GOAL OF THE EXERCISE
Would you please return the lines of the entries below starting at the line that has "Auch bei den" and ending at the line that has "Warme und leuchtende Farben bestimmten auch", both included, exactly as they are?

SOURCE DATA

^^^^^^^^

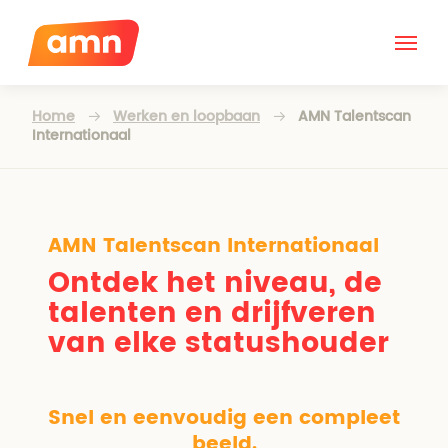
Home
Werken en loopbaan
AMN Talentscan
Internationaal
AMN Talentscan Internationaal
Ontdek het niveau, de
talenten en drijfveren
van elke statushouder
Snel en eenvoudig een compleet
beeld.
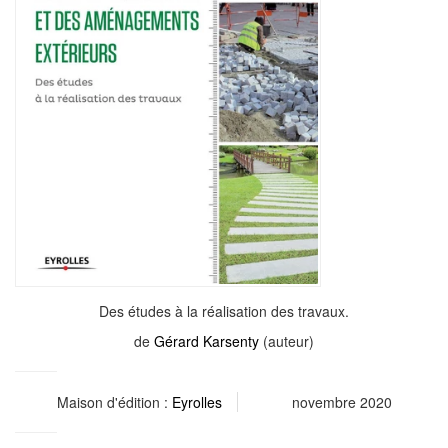
Des études à la réalisation des travaux.
de
Gérard Karsenty
(auteur)
Maison d'édition :
Eyrolles
novembre 2020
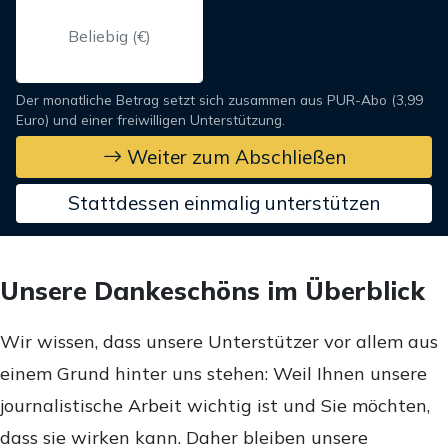
Der monatliche Betrag setzt sich zusammen aus PUR-Abo (3,99
Euro) und einer freiwilligen Unterstützung.
Weiter zum Abschließen
Stattdessen einmalig unterstützen
Unsere Dankeschöns im Überblick
Wir wissen, dass unsere Unterstützer vor allem aus
einem Grund hinter uns stehen: Weil Ihnen unsere
journalistische Arbeit wichtig ist und Sie möchten,
dass sie wirken kann. Daher bleiben unsere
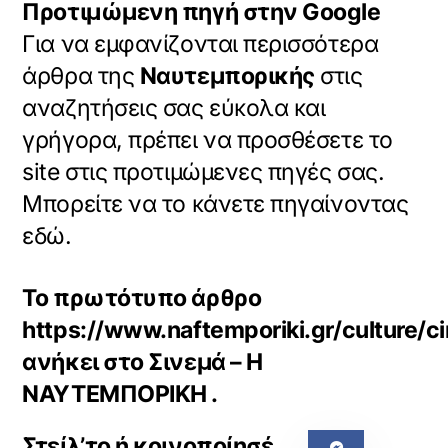
Προτιμώμενη πηγή στην Google
Για να εμφανίζονται περισσότερα
άρθρα της
Ναυτεμπορικής
στις
αναζητήσεις σας εύκολα και
γρήγορα, πρέπει να προσθέσετε το
site στις προτιμώμενες πηγές σας.
Μπορείτε να το κάνετε πηγαίνοντας
εδώ.
Το πρωτότυπο άρθρο
https://www.naftemporiki.gr/culture/
ανήκει στο
Σινεμά – Η
ΝΑΥΤΕΜΠΟΡΙΚΗ
.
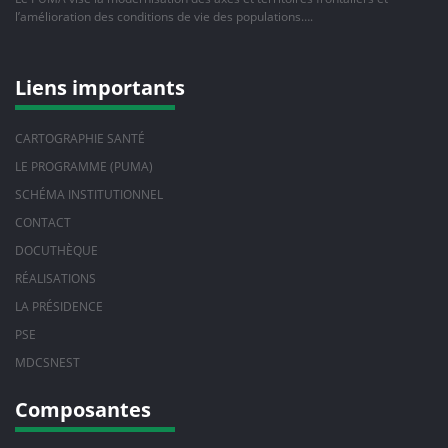
l’amélioration des conditions de vie des populations….
Liens importants
CARTOGRAPHIE SANTÉ
LE PROGRAMME (PUMA)
SCHÉMA INSTITUTIONNEL
CONTACT
DOCUTHÈQUE
RÉALISATIONS
LA PRÉSIDENCE
PSE
MDCSNEST
Composantes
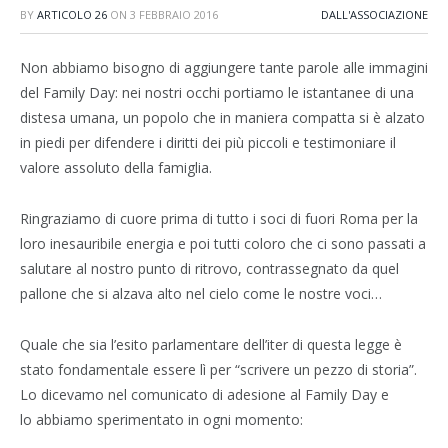
BY
ARTICOLO 26
ON
3 FEBBRAIO 2016
DALL'ASSOCIAZIONE
Non abbiamo bisogno di aggiungere tante parole alle immagini
del Family Day: nei nostri occhi portiamo le istantanee di una
distesa umana, un popolo che in maniera compatta si è alzato
in piedi per difendere i diritti dei più piccoli e testimoniare il
valore assoluto della famiglia.
Ringraziamo di cuore prima di tutto i soci di fuori Roma per la
loro inesauribile energia e poi tutti coloro che ci sono passati a
salutare al nostro punto di ritrovo, contrassegnato da quel
pallone che si alzava alto nel cielo come le nostre voci…
Quale che sia l’esito parlamentare dell’iter di questa legge è
stato fondamentale essere lì per “scrivere un pezzo di storia”.
Lo dicevamo nel comunicato di adesione al Family Day e
lo abbiamo sperimentato in ogni momento:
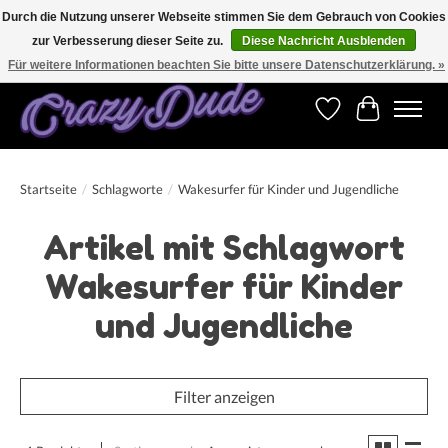
Durch die Nutzung unserer Webseite stimmen Sie dem Gebrauch von Cookies
zur Verbesserung dieser Seite zu.
Diese Nachricht Ausblenden
Versandkostenfrei bestellen ab CHF 200.00 in der Schweiz und ab EUR 250.00 in den
meisten Ländern weltweit.
Für weitere Informationen beachten Sie bitte unsere Datenschutzerklärung. »
Wunschzettel
Ihr Warenk
Startseite
/
Schlagworte
/
Wakesurfer für Kinder und Jugendliche
Artikel mit Schlagwort
Wakesurfer für Kinder
und Jugendliche
Filter anzeigen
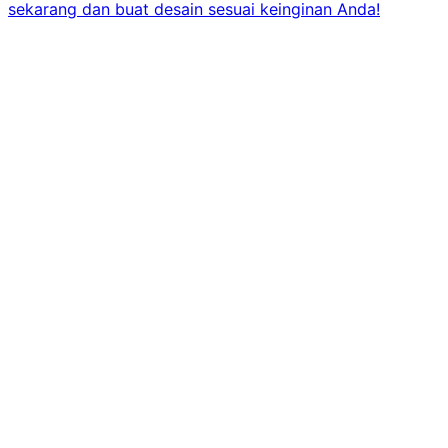
sekarang dan buat desain sesuai keinginan Anda!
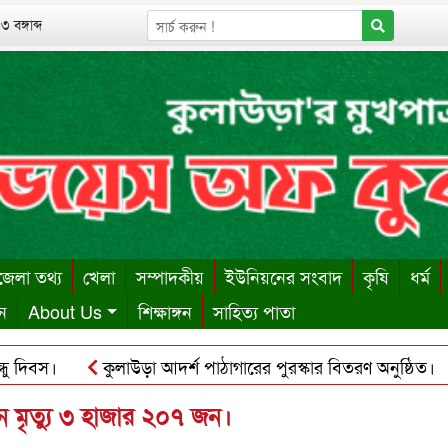
 বঙ্গাব্দ
েলা তথ্য
খেলা
সম্পাদকীয়
ইউনিয়নের সংবাদ
কৃষি
ধর্ম
ন
About Us
শিক্ষাঙ্গন
সাহিত্য পাতা
বস।
কুলাউড়া আদর্শ পাঠাগারের পুরস্কার বিতরণ অনুষ্ঠিত।
ক
ায় ঋণের বোঝা সইতে না পেরে দোকান কর্মচারীর আত্মহত্যা।
কু
ে মৃত্যু ৩ হাজার ২০৭ জন।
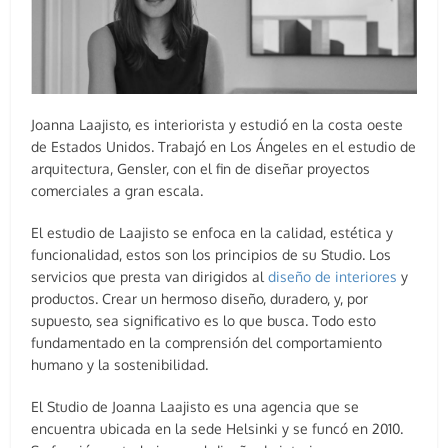
Joanna Laajisto, es interiorista y estudió en la costa oeste
de Estados Unidos. Trabajó en Los Ángeles en el estudio de
arquitectura, Gensler, con el fin de diseñar proyectos
comerciales a gran escala.
El estudio de Laajisto se enfoca en la calidad, estética y
funcionalidad, estos son los principios de su Studio. Los
servicios que presta van dirigidos al
diseño de interiores
y
productos. Crear un hermoso diseño, duradero, y, por
supuesto, sea significativo es lo que busca. Todo esto
fundamentado en la comprensión del comportamiento
humano y la sostenibilidad.
El Studio de Joanna Laajisto es una agencia que se
encuentra ubicada en la sede Helsinki y se funcó en 2010.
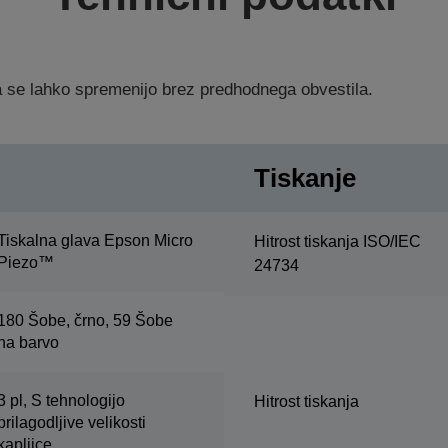
ka se lahko spremenijo brez predhodnega obvestila.
Tiskanje
Tiskalna glava Epson Micro
Hitrost tiskanja ISO/IEC
Piezo™
24734
180 Šobe, črno, 59 Šobe
na barvo
3 pl, S tehnologijo
Hitrost tiskanja
prilagodljive velikosti
kapljice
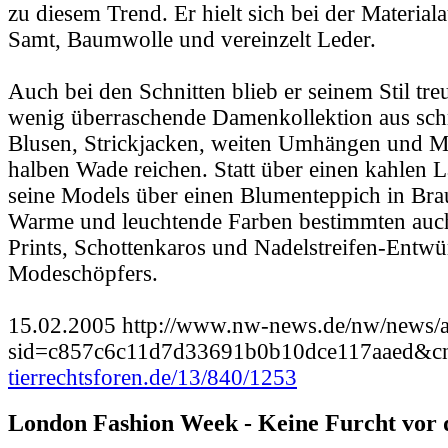
zu diesem Trend. Er hielt sich bei der Material
Samt, Baumwolle und vereinzelt Leder.
Auch bei den Schnitten blieb er seinem Stil tre
wenig überraschende Damenkollektion aus sch
Blusen, Strickjacken, weiten Umhängen und Män
halben Wade reichen. Statt über einen kahlen L
seine Models über einen Blumenteppich in Bra
Warme und leuchtende Farben bestimmten auch 
Prints, Schottenkaros und Nadelstreifen-Entwü
Modeschöpfers.
15.02.2005 http://www.nw-news.de/nw/news/au
sid=c857c6c11d7d33691b0b10dce117aaed&c
tierrechtsforen.de/13/840/1253
London Fashion Week - Keine Furcht vor 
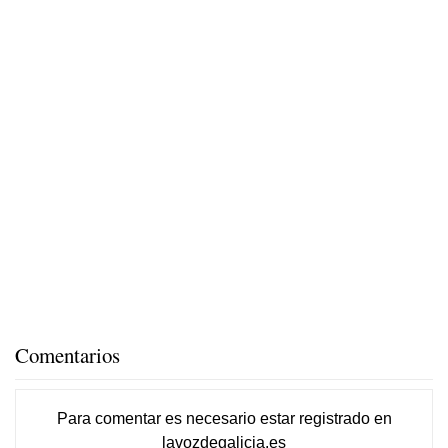
Comentarios
Para comentar es necesario
estar registrado
en
lavozdegalicia.es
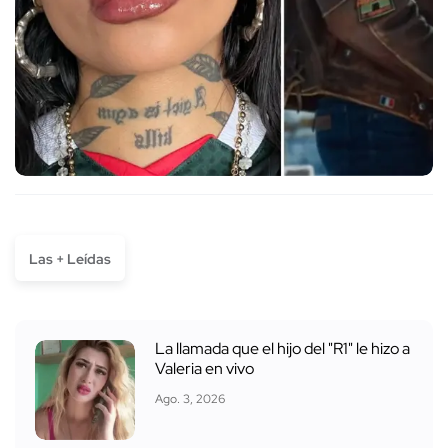
Las + Leídas
La llamada que el hijo del "R1" le hizo a
Valeria en vivo
Ago. 3, 2026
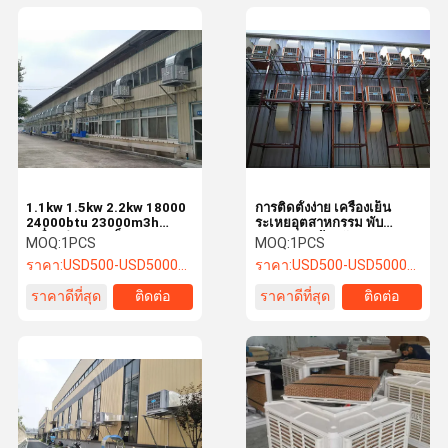
1.1kw 1.5kw 2.2kw 18000
การติดตั้งง่าย เครื่องเย็น
24000btu 23000m3h
ระเหยอุตสาหกรรม พับ
เครื่องทำความเย็นแบบระเหย
compact ด้วยอัตราการ 60
MOQ:
1PCS
MOQ:
1PCS
ขนาดใหญ่สำหรับ
L / Hd 3.0KW
ราคา:
USD500-USD5000/SET
ราคา:
USD500-USD5000/SET
อุตสาหกรรม พร้อมแหล่งจ่าย
ไฟ
ราคาดีที่สุด
ติดต่อ
ราคาดีที่สุด
ติดต่อ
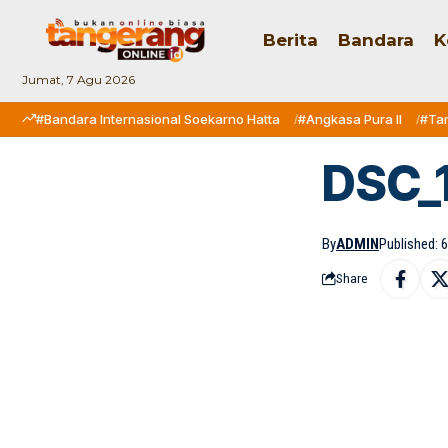
Berita
Bandara
K
Jumat, 7 Agu 2026
#Bandara Internasional Soekarno Hatta
#Angkasa Pura II
#Ta
DSC_1
By
ADMIN
Published: 6
Share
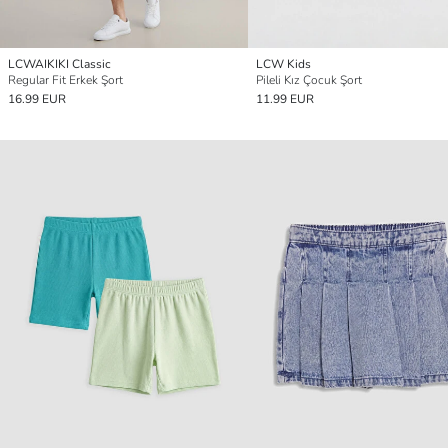
LCWAIKIKI Classic
LCW Kids
Regular Fit Erkek Şort
Pileli Kız Çocuk Şort
16.99 EUR
11.99 EUR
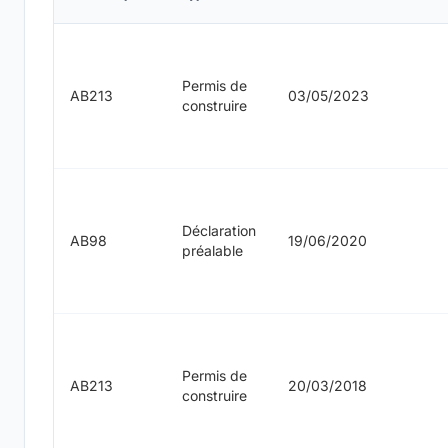
Permis de
AB213
03/05/2023
construire
Déclaration
AB98
19/06/2020
préalable
Permis de
AB213
20/03/2018
construire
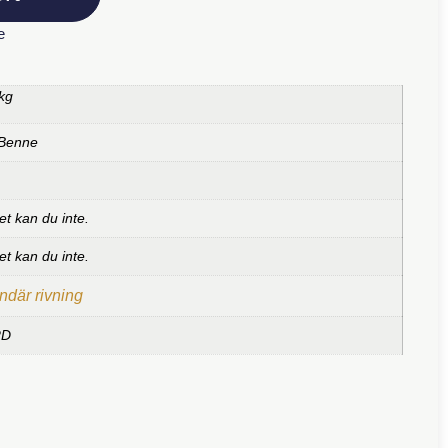
e
kg
 Benne
et kan du inte.
et kan du inte.
där rivning
RD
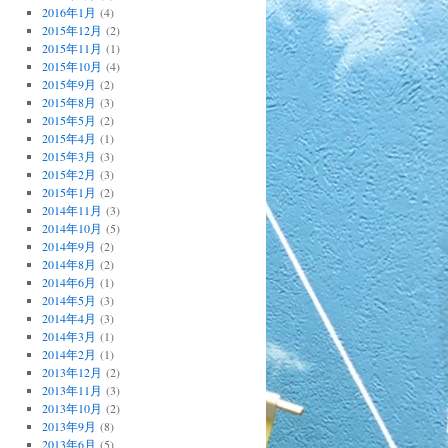
2016年1月
(4)
2015年12月
(2)
2015年11月
(1)
2015年10月
(4)
2015年9月
(2)
2015年8月
(3)
2015年5月
(2)
2015年4月
(1)
2015年3月
(3)
2015年2月
(3)
2015年1月
(2)
2014年11月
(3)
2014年10月
(5)
2014年9月
(2)
2014年8月
(2)
2014年6月
(1)
2014年5月
(3)
2014年4月
(3)
2014年3月
(1)
2014年2月
(1)
2013年12月
(2)
2013年11月
(3)
2013年10月
(2)
2013年9月
(8)
2013年6月
(5)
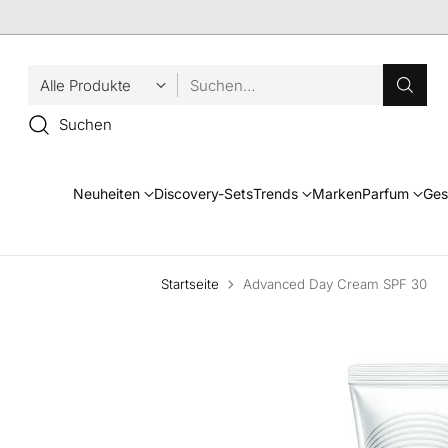
Suchen…
Suchen
Neuheiten
Discovery-Sets
Trends
Marken
Parfum
Ges
Startseite
Advanced Day Cream SPF 30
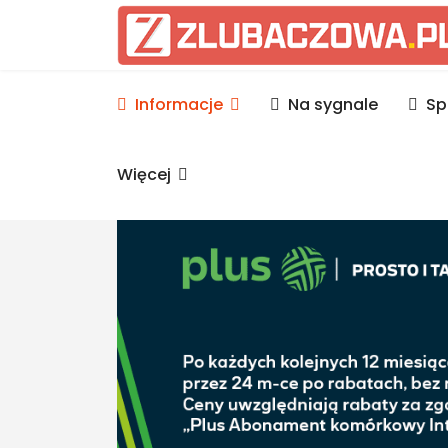
Informacje Lubaczów, p
Informacje
Na sygnale
Sp
Więcej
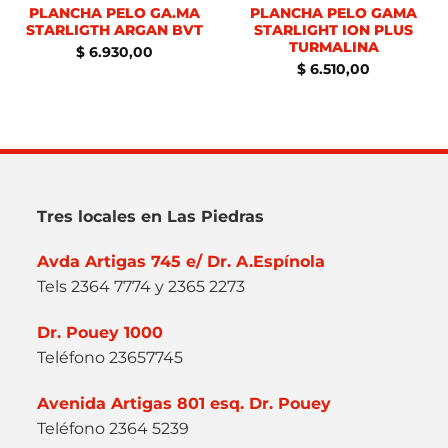
PLANCHA PELO GA.MA
PLANCHA PELO GAMA
STARLIGTH ARGAN BVT
STARLIGHT ION PLUS
TURMALINA
$
6.930,00
$
6.510,00
Tres locales en Las Piedras
Avda Artigas 745 e/ Dr. A.Espínola
Tels 2364 7774 y 2365 2273
Dr. Pouey 1000
Teléfono 23657745
Avenida Artigas 801 esq. Dr. Pouey
Teléfono 2364 5239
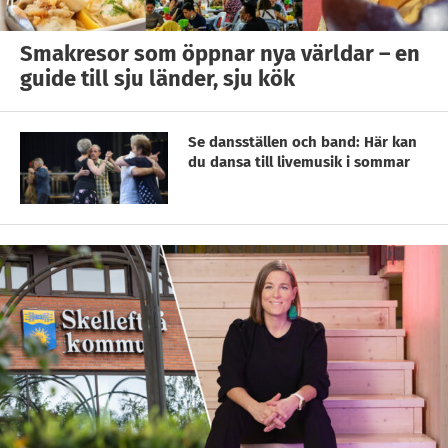
Smakresor som öppnar nya världar – en
guide till sju länder, sju kök
Se dansställen och band: Här kan
du dansa till livemusik i sommar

^^^^^^^^

YOUR RESPONSE
Auch bei den Schnitten blieb er seinem Stil tre
wenig überraschende Damenkollektion aus sch
Blusen, Strickjacken, weiten Umhängen und Män
halben Wade reichen. Statt über einen kahlen L
seine Models über einen Blumenteppich in Bra
Warme und leuchtende Farben bestimmten auch 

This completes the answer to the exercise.